Black eyes like oil on fire, alight with fake recognition, and bubbling amusement, and the woman shakes her hand, strokes her wrist, “Yes, of course. I took one of your classes the semester before last-“

“Don’t tell me. Miss Doyle, is it?”

“Julieta, please.”

She fingers Julieta from seat 17B beneath a blanket, Julieta nuzzling her shoulder, for all the world asleep, betraying only an occasional hitched breath out of rhythm, muffled innocent sleep noises, and when she awakes, shortly after, Sabrina asks where she’s staying. Same hotel. What a surprise, what could possibly be the probability, and in the hotel bed she fucks Julieta back to Jade, who bites Sabrina’s bottom lip, says, accent thick, “‘You seem familiar, have we met before?’ Hardly your best line, doctor.”

When she wakes, Jade is gone.
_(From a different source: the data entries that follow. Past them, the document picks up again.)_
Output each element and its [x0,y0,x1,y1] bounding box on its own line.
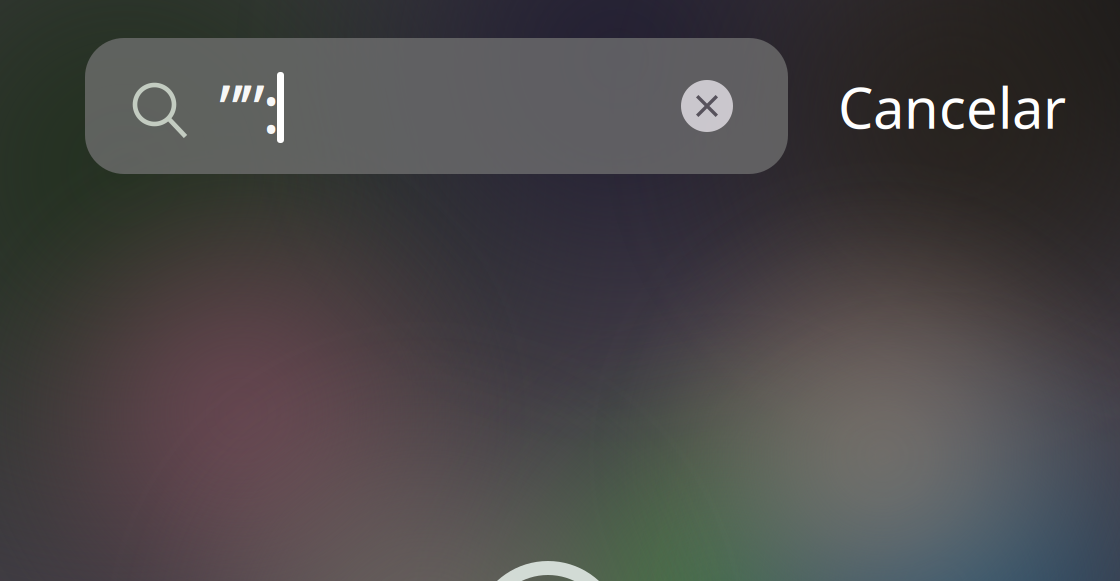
button[interactable]: Clear text [681,80,733,132]
staticText: ””: [219,62,280,152]
button[interactable]: ””: [0,0,703,136]
staticText: Cancelar [838,70,1066,144]
button[interactable]: Cancelar [838,76,1098,138]
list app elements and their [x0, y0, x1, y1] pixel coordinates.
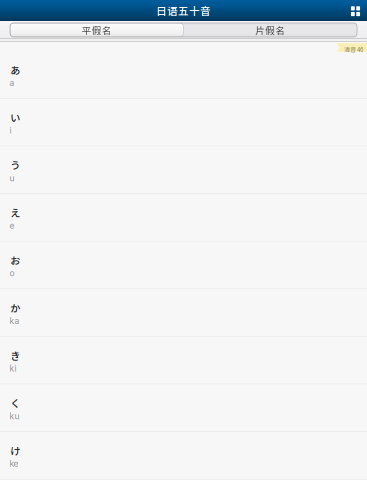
staticText: ke [9, 458, 18, 469]
staticText: u [9, 173, 14, 183]
staticText: ka [9, 316, 19, 326]
staticText: 片假名 [255, 23, 285, 37]
staticText: 清音 46 [344, 45, 363, 54]
button[interactable]: け [0, 432, 367, 480]
button[interactable]: く [0, 384, 367, 432]
button[interactable]: う [0, 146, 367, 194]
staticText: o [9, 268, 14, 278]
button[interactable]: お [0, 242, 367, 289]
staticText: i [9, 125, 11, 136]
button[interactable]: か [0, 289, 367, 337]
staticText: お [10, 253, 20, 268]
button[interactable]: あ [0, 51, 367, 99]
button[interactable]: Grid layout [344, 0, 366, 21]
staticText: ki [9, 363, 16, 374]
button[interactable]: え [0, 194, 367, 242]
staticText: け [10, 443, 20, 458]
staticText: e [9, 220, 14, 231]
staticText: a [9, 78, 14, 88]
staticText: か [10, 300, 20, 315]
button[interactable]: 片假名 [184, 23, 357, 37]
button[interactable]: い [0, 99, 367, 146]
staticText: う [10, 158, 20, 172]
button[interactable]: 平假名 [10, 23, 184, 37]
staticText: い [10, 110, 20, 125]
staticText: ku [9, 411, 19, 421]
staticText: く [10, 396, 20, 410]
staticText: 日语五十音 [156, 3, 211, 18]
staticText: 平假名 [82, 23, 112, 37]
staticText: あ [10, 62, 20, 77]
button[interactable]: き [0, 337, 367, 384]
staticText: え [10, 205, 20, 220]
staticText: き [10, 348, 20, 363]
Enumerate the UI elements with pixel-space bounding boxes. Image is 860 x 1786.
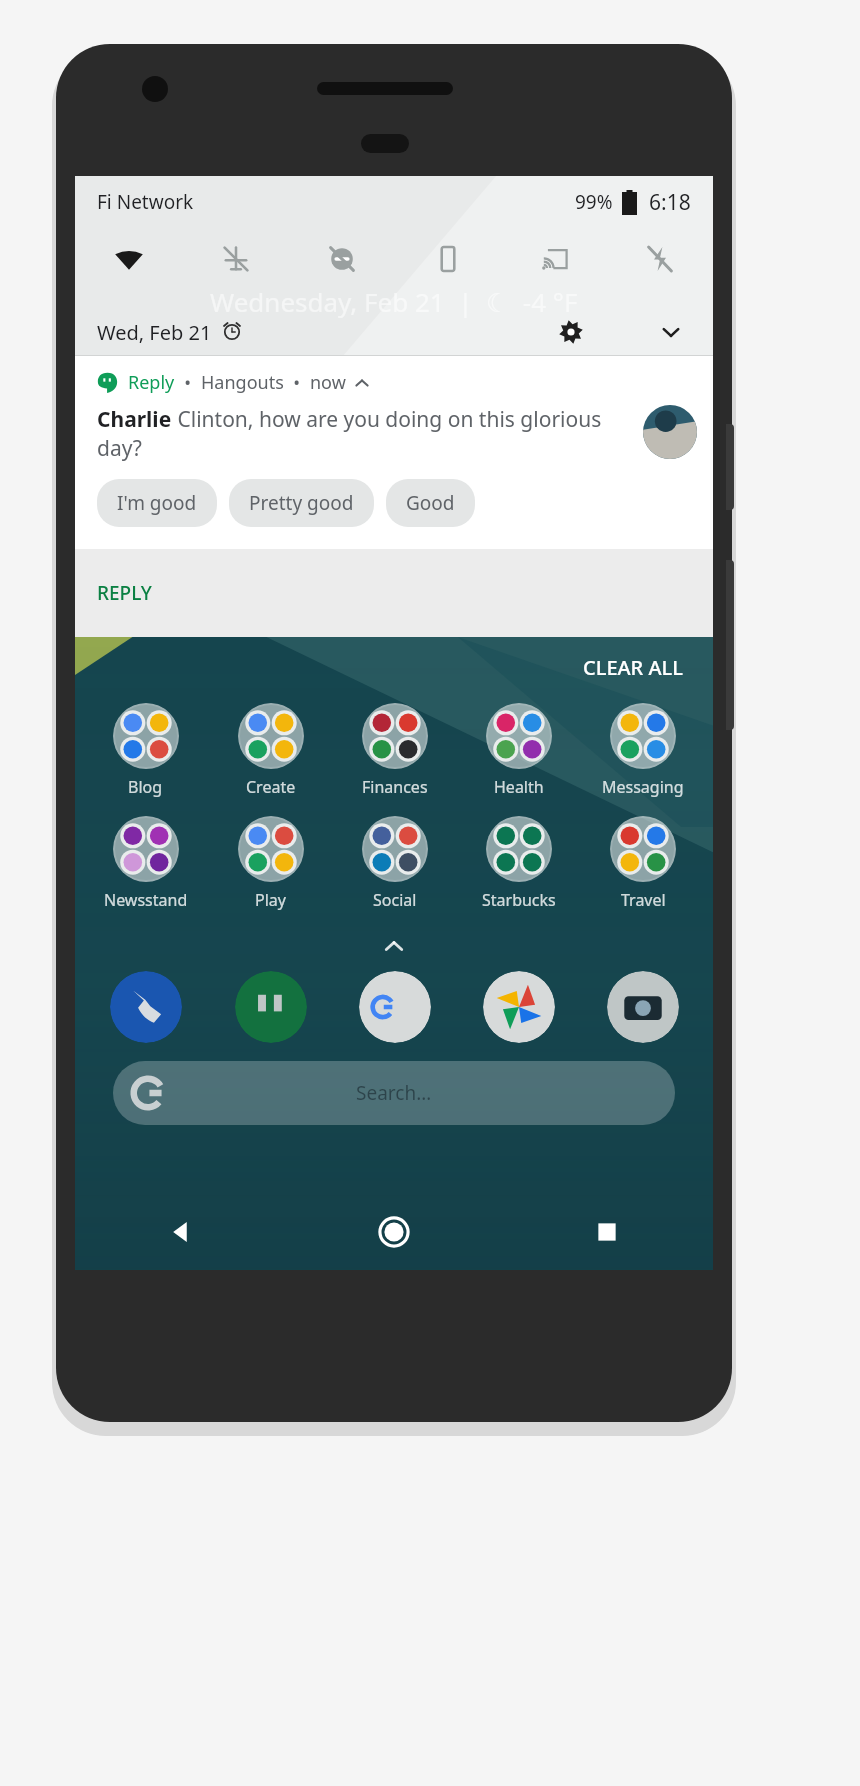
staticText: • bbox=[284, 370, 310, 395]
staticText: REPLY bbox=[97, 580, 152, 606]
staticText: Newsstand bbox=[104, 889, 188, 911]
staticText: Play bbox=[255, 889, 286, 911]
button[interactable]: Hangouts bbox=[208, 971, 333, 1043]
staticText: I'm good bbox=[117, 490, 197, 516]
button[interactable]: Newsstand bbox=[83, 816, 208, 911]
button[interactable]: Quick setting bbox=[395, 228, 501, 290]
button[interactable]: Recents bbox=[500, 1194, 713, 1270]
button[interactable]: Quick setting bbox=[289, 228, 395, 290]
staticText: Wednesday, Feb 21 | ☾ -4 °F bbox=[210, 284, 578, 319]
staticText: Fi Network bbox=[97, 189, 194, 215]
button[interactable]: Pretty good bbox=[229, 479, 374, 527]
staticText: now bbox=[310, 370, 346, 395]
staticText: Travel bbox=[621, 889, 666, 911]
button[interactable]: Starbucks bbox=[457, 816, 581, 911]
staticText: Finances bbox=[362, 776, 428, 798]
button[interactable]: Camera bbox=[581, 971, 705, 1043]
button[interactable]: Quick setting bbox=[501, 228, 607, 290]
staticText: 99% bbox=[575, 189, 613, 215]
staticText: day? bbox=[97, 434, 142, 463]
button[interactable]: Google Pay bbox=[333, 971, 457, 1043]
staticText: Create bbox=[246, 776, 296, 798]
staticText: Starbucks bbox=[482, 889, 556, 911]
staticText: Charlie bbox=[97, 405, 172, 434]
staticText: Search… bbox=[356, 1080, 432, 1106]
button[interactable]: Quick setting bbox=[607, 228, 713, 290]
button[interactable]: Finances bbox=[333, 703, 457, 798]
button[interactable]: Expand bbox=[651, 312, 691, 352]
staticText: CLEAR ALL bbox=[583, 654, 683, 681]
staticText: Social bbox=[373, 889, 417, 911]
staticText: Wed, Feb 21 bbox=[97, 319, 212, 346]
staticText: 6:18 bbox=[649, 188, 691, 217]
button[interactable]: Play bbox=[208, 816, 333, 911]
button[interactable]: CLEAR ALL bbox=[75, 637, 713, 697]
button[interactable]: Settings bbox=[551, 312, 591, 352]
button[interactable]: Reply bbox=[75, 356, 713, 549]
staticText: • bbox=[175, 370, 201, 395]
button[interactable]: I'm good bbox=[97, 479, 217, 527]
button[interactable]: Create bbox=[208, 703, 333, 798]
staticText: Pretty good bbox=[249, 490, 354, 516]
staticText: Messaging bbox=[602, 776, 684, 798]
staticText: Good bbox=[406, 490, 455, 516]
button[interactable]: Open app drawer bbox=[375, 927, 413, 965]
button[interactable]: Back bbox=[75, 1194, 287, 1270]
button[interactable]: Home bbox=[287, 1194, 500, 1270]
button[interactable]: Social bbox=[333, 816, 457, 911]
button[interactable]: Phone bbox=[83, 971, 208, 1043]
button[interactable]: Messaging bbox=[581, 703, 705, 798]
button[interactable]: Search… bbox=[113, 1061, 675, 1125]
button[interactable]: Travel bbox=[581, 816, 705, 911]
button[interactable]: Quick setting bbox=[182, 228, 289, 290]
button[interactable]: Good bbox=[386, 479, 475, 527]
button[interactable]: REPLY bbox=[75, 549, 713, 637]
staticText: Health bbox=[494, 776, 544, 798]
button[interactable]: Quick setting bbox=[75, 228, 182, 290]
button[interactable]: Blog bbox=[83, 703, 208, 798]
staticText: Hangouts bbox=[201, 370, 284, 395]
button[interactable]: Photos bbox=[457, 971, 581, 1043]
staticText: Blog bbox=[128, 776, 163, 798]
staticText: Reply bbox=[128, 370, 175, 395]
button[interactable]: Health bbox=[457, 703, 581, 798]
staticText: Clinton, how are you doing on this glori… bbox=[172, 405, 602, 434]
So is Julieta. The mobile vibrates against a wooden table in the hotel suite, a hack saw noise. An email tells her how to dispense of the body. She lives in Manila for a few days before her mobile buzzes again, and she’s to go to Sweden, she wonders if a Swedish woman she’s never met before is waiting for her there. She wonders if it will be as easy as this time, or if it will take weeks, tactical maneuvers, flowers, flirtation, force. Yes or no. One or zero. She is in love with a series of bits.

“Schrodinger’s fuck.” Sabrina says, when it is Jim, binder invisible beneath immaculate black suit. Jim looks up from his laptop and laughs like shrapnel. 

“That,” he says, “is hardly how Schrodinger’s thought experiment works, but thank you, I can see that was an effort for you to come up with.”


End file.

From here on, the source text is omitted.